At 2, his house burned down around him. At 10, his had first gunfight. Badassery was his destiny.


Major Frederick Russell Burnham was the well-rounded badass we all aspire to be. He panned for gold in the Yukon, excavated ancient artifacts in Mexico, and hunted bandits across the American Southwest. He was the swashbuckler’s swashbuckler, commanding respect and admiration from such figures as Theodore Roosevelt, Cecil Rhodes, and Ernest Hemingway. (The latter of whom had purchased film rights to Burnham’s autobiography shortly before his death.)

Packing the presence of a giant into a 5’4″ frame, Burnham was named the Father of Scouting by the Boy Scouts of America and received the Distinguished Service Order from King Edward VII.

The major got the memo early that if you’re going to live your most exciting life, you better start at a young age. At two years old, he found himself in the thick of the Dakota War of 1862. With Sioux warriors closing in on his house and his father on an ammo run to the nearest town, Burnham’s mother hid him in a bundle of green corn husks and fled to the woods. Returning the next day to a burned-down house, Burnham’s mother found him safely wrapped in the husks, with him noting in his autobiography, Scouting on Two Continents, “I had faithfully carried out my first orders of silent obedience.”

He was caught in his first gunfight at 10 years old (no one was killed) and by 13 worked as a mounted messenger for the Western Union Telegraph Company to provide for his family after his father passed away. When he was 18, a seasoned scout and frontiersman took Burnham under his wing, teaching him how to survive forest fires and flash floods, find water in the desert, keep time at night, and how to double-back and cover his tracks.
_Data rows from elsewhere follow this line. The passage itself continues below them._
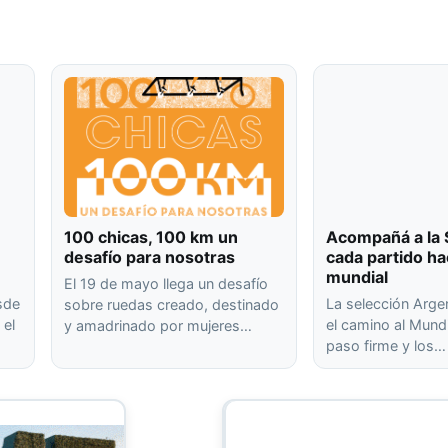
100 chicas, 100 km un
Acompañá a la 
desafío para nosotras
cada partido ha
mundial
El 19 de mayo llega un desafío
sde
La selección Arg
sobre ruedas creado, destinado
 el
el camino al Mund
y amadrinado por mujeres…
paso firme y los…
He learned to endure the mental strain that comes with months of isolation and how to find food in virtually any situation. “One of our favorite ways of preparing food for long hard rides without fire in dangerous country,” Burnham wrote, “was to dry venison and grind it to a powder, then mix it about half and half with flour and bake in a loaf that would fit our cantenas or leather saddle pockets.”
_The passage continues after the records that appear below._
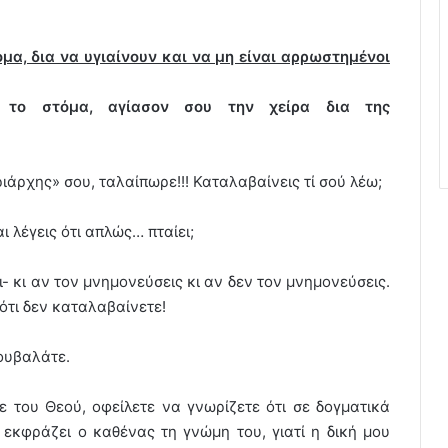
ομα, δια να υγιαίνουν και να μη είναι αρρωστημένοι
ν το στόμα, αγίασον σου την χείρα δια της
ιάρχης» σου, ταλαίπωρε!!! Καταλαβαίνεις τί σού λέω;
 λέγεις ότι απλώς… πταίει;
- κι αν τον μνημονεύσεις κι αν δεν τον μνημονεύσεις.
 ότι δεν καταλαβαίνετε!
κουβαλάτε.
τε του Θεού, οφείλετε να γνωρίζετε ότι σε δογματικά
εκφράζει ο καθένας τη γνώμη του, γιατί η δική μου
After serving as a scout and tracker for the U.S. Army in the Apache Wars, Burnham briefly tried to settle into a simple life as an orange farmer in California. That didn’t pan out. He was soon drawn to Africa as the new frontier to find work and adventure. While doing a casual 1,000-mile trek by mule from Durban, South Africa, to present day Zimbabwe, again, he found himself in the midst of war and, again, his skills were put to use, this time as chief of scouts for Cecil Rhodes’ British South Africa Company. He served in this position in both the First and Second Matabele wars.

Afterward, Burnham took a brief sojourn to Alaska in 1899, looking to stake his claim in the Klondike gold rush, before receiving a telegram requesting he serve as chief of scouts in the Second Boer War. Upon reading the message, he was on his way to Africa “within an hour.”

It was at this time that he crossed paths with Winston Churchill, who had just escaped from a Boer prison and recounted the story to Burnham. Burnham, however, was unimpressed, later writing, Churchill’s “moves were restricted by the handicap of physical weakness which made a 20-mile run at night entirely beyond his power.”

Routinely patrolling behind enemy lines, Burnham, too, was captured by the Boers. Twice, in fact. He escaped both times.

After the war, he briefly returned to the U.S. when his friend and proclaimed adventure novelist Sir Rider Haggard introduced Burnham to a series of development projects that led him to Mexico. There, Burnham discovered the Esperanza Stone, which he believed to hold Mayan inscriptions, while working on an irrigation project on the Yaqui River. Haggard would later write, “In real life [Burnham] is more interesting than any of my heroes of romance.”

After a lifetime of scouting, globetrotting, and adventure-seeking, Burnham made his fortune when he struck oil in California in 1923. Not to be overlooked, however, were his myriad conservation efforts, which included founding the American Committee for International Wildlife Protection and serving as an original member of the California State Parks Commission. Burnham died in 1944, though his legacy lives on today: His great-grandson, Captain Russell Adam Burnham, is an Eagle Scout who won the U.S. Army Soldier of the Year Award in 2003.